**Task item**
Every entry in the data that follows should come back exactly, pictures aside.

*** Given data ***

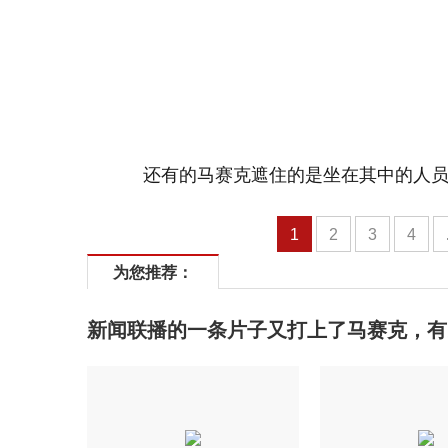
还有的马赛克遮住的是坐在其中的人
1
2
3
4
为您推荐：
新闻联播的一条片子又打上了马赛克，有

*** End of Given data ***

**Your response**
还有的马赛克遮住的是坐在其中的人
1
2
3
4
为您推荐：
新闻联播的一条片子又打上了马赛克，有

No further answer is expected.